Posted: Tuesday, January 17, 2023
The upcoming phase II TALASUR trial, details of which were presented in BMC Cancer, will seek to evaluate the efficacy and safety of joint administration of the PARP inhibitor talazoparib and the immune checkpoint inhibitor avelumab in urothelial carcinoma. This combination treatment will be investigated as maintenance therapy for patients with platinum-sensitive metastatic or locally advanced urothelial carcinoma.
“[Urothelial carcinoma] has targetable genomic alterations, including DNA damage repair (DDR) alterations. DDR deficiency is known to [be associated with] major sensitivity to both platinum-based chemotherapy and PD-1/PD-L1 blockade, and the combination of [immune checkpoint inhibitors] and PARP inhibitors showed promising results,” noted Elodie Coquan, MD, of Centre François Baclesse, Caen, France, and colleagues. “It therefore warrants [assessing] the interest of combining [immune checkpoint inhibitors] plus PARP inhibitors as maintenance treatment in [urothelial carcinoma] patients.”

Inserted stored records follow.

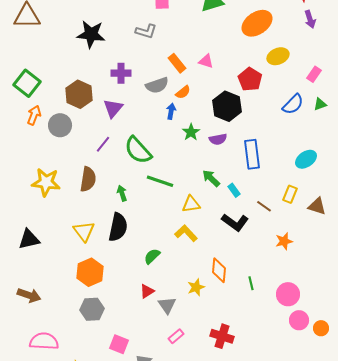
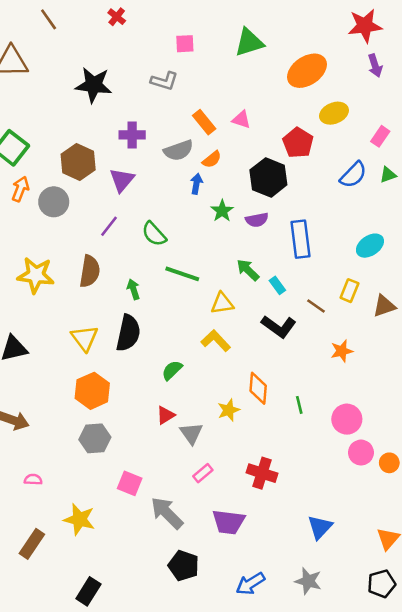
green semicircle: (138, 150) -> (154, 234), size x0.7
brown triangle: (317, 206) -> (384, 306), turned -36
pink semicircle: (44, 341) -> (33, 480), size x0.5

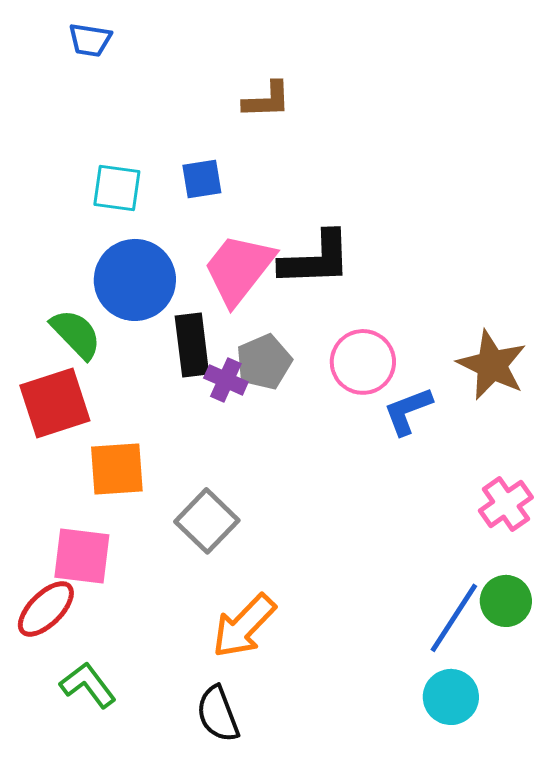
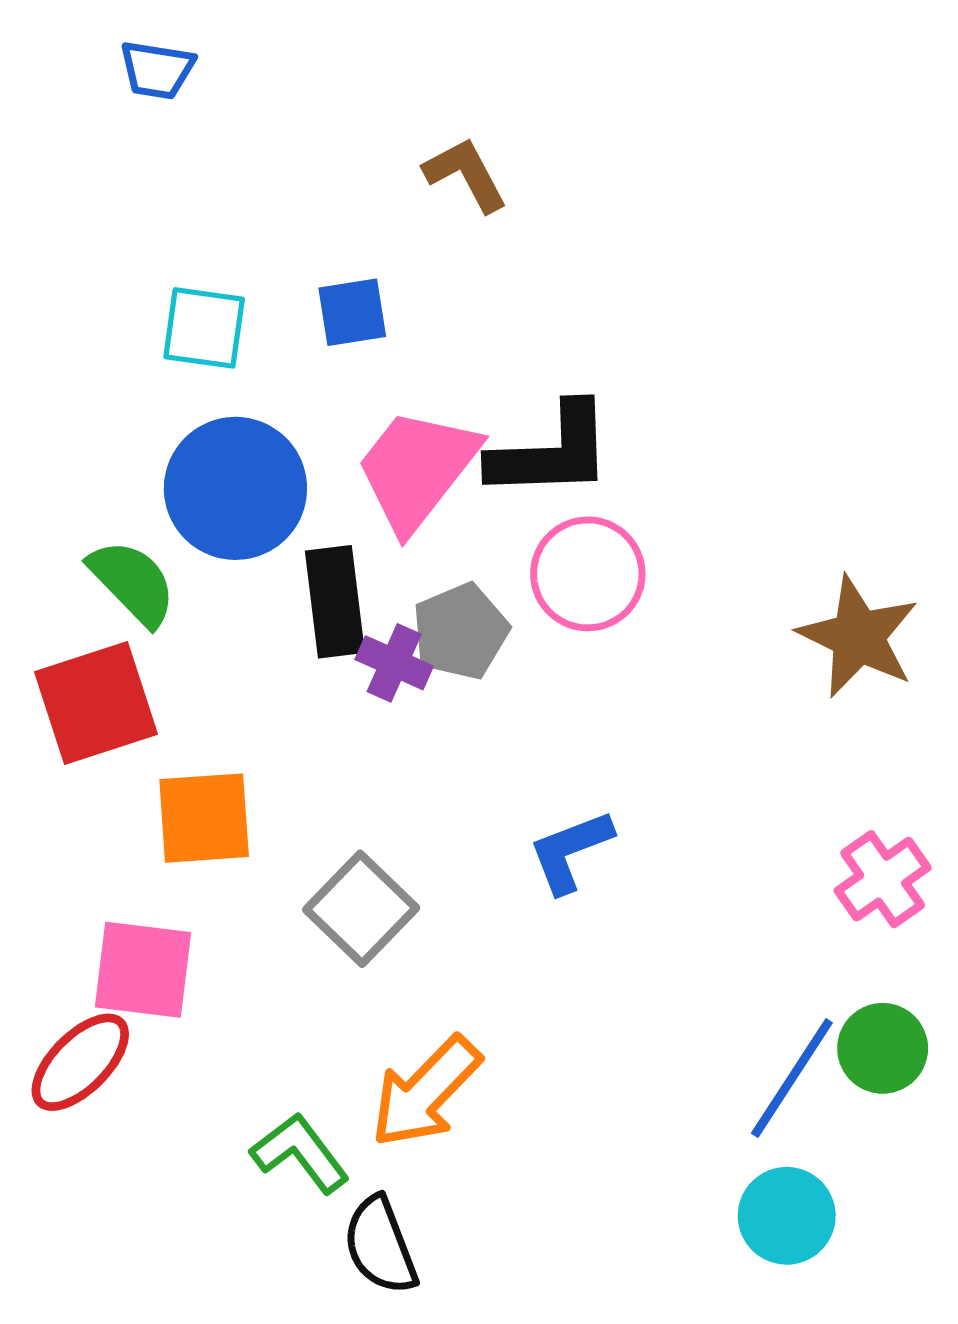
brown L-shape: (267, 100) -> (466, 174), turned -116
pink circle: (363, 362) -> (588, 574), moved
blue L-shape: (408, 411) -> (570, 851), moved
green L-shape: (88, 685) -> (300, 1153), moved

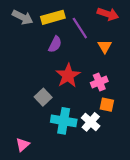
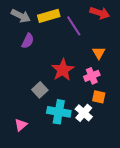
purple semicircle: (55, 44) -> (28, 41), moved
orange triangle: (105, 46) -> (99, 53), moved
pink triangle: (23, 145) -> (21, 125), moved

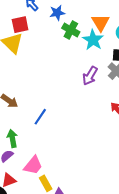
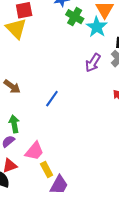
blue line: (40, 117) -> (52, 99), moved

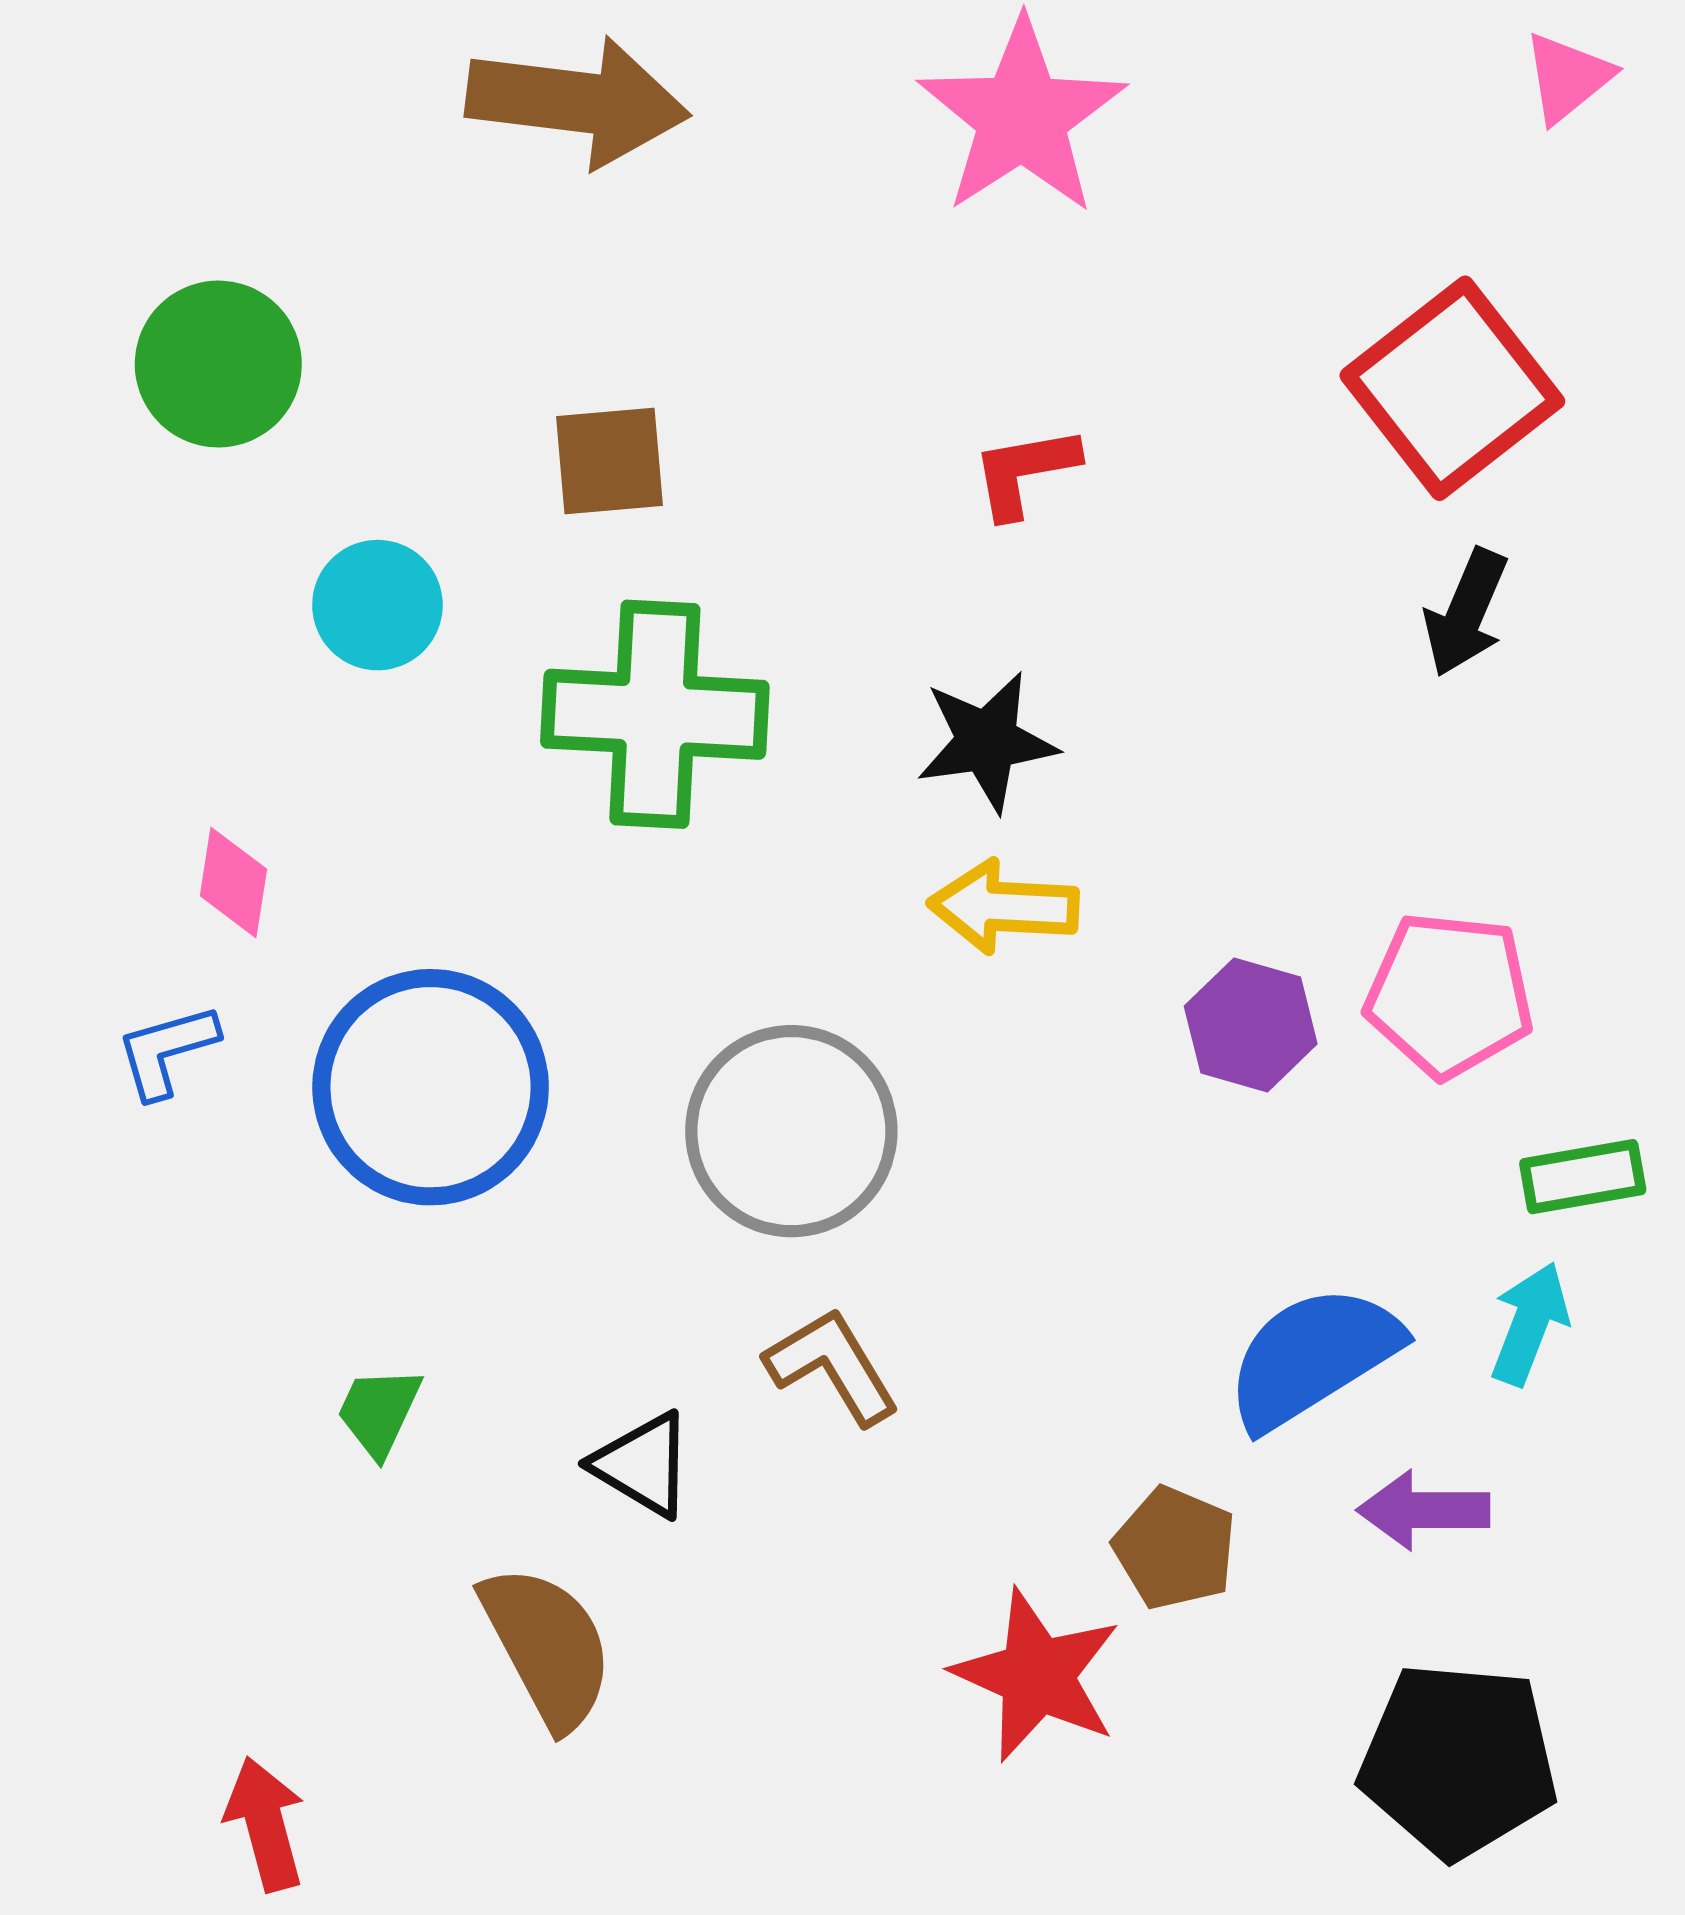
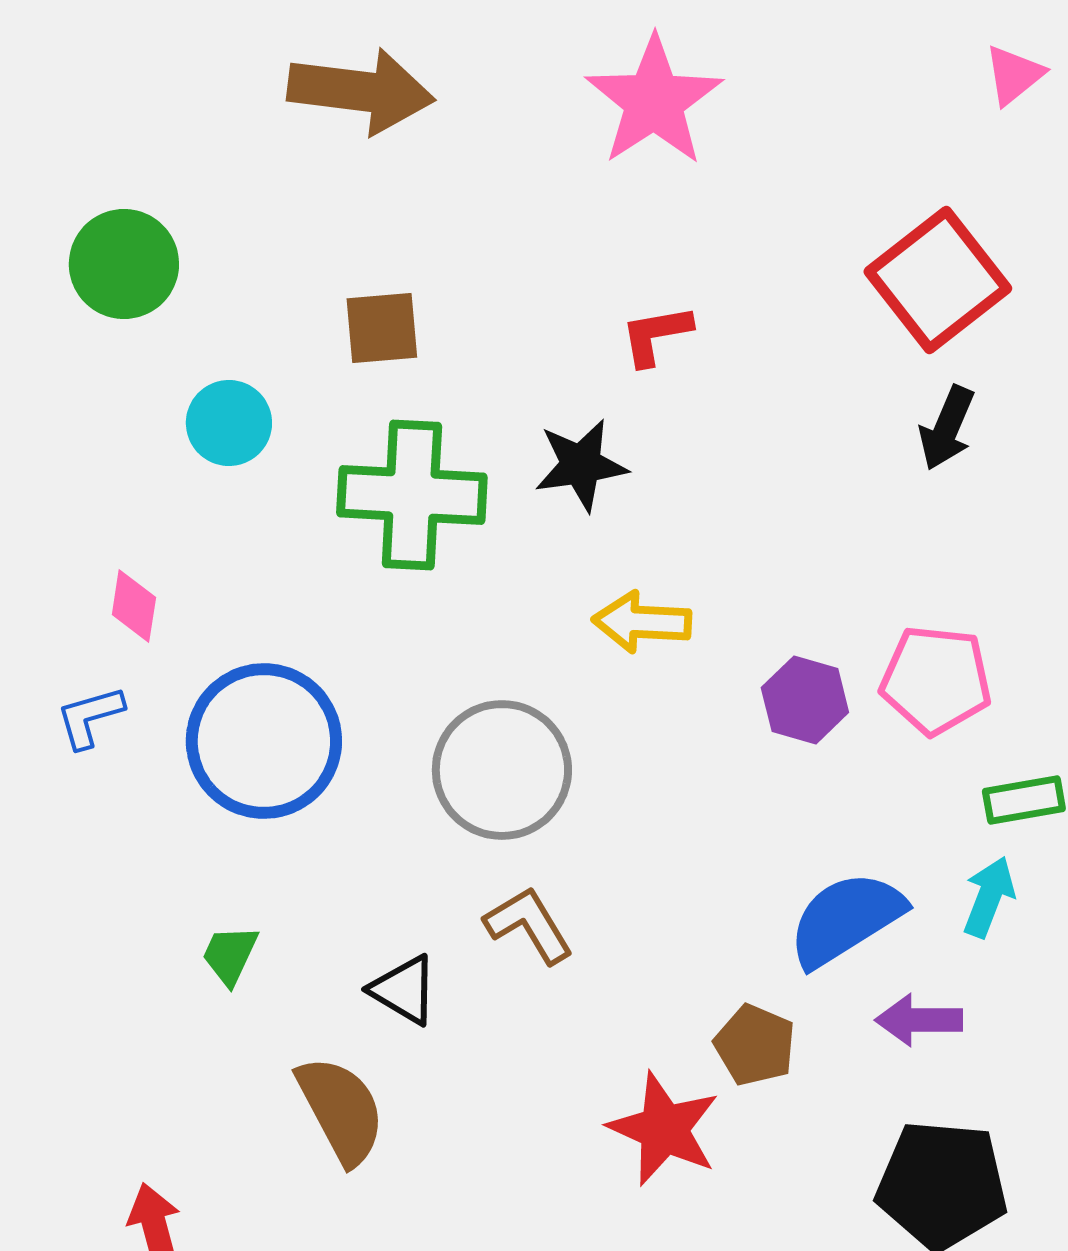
black star: (987, 742) -> (581, 465), moved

The single-arm, multicenter study will include 50 patients with metastatic or locally advanced urothelial carcinoma who have already received platinum-based chemotherapy. Patients will receive 28-day cycles of 1 mg of daily talazoparib plus 800 mg of intravenous avelumab on days 1 and 15. The primary objective is efficacy measured by progression-free survival from treatment initiation. Secondary objectives include evaluating the treatment safety profile and measuring efficacy by overall survival, overall response rate, objective response rate, duration of response, disease control rate, treatment duration, quality of life, and time to subsequent therapy. Treatment discontinuation may occur due to unacceptable toxicity, disease progression, patient withdrawal, investigator’s decision, death, or other circumstances.
Disclosure: The study authors reported no conflicts of interest.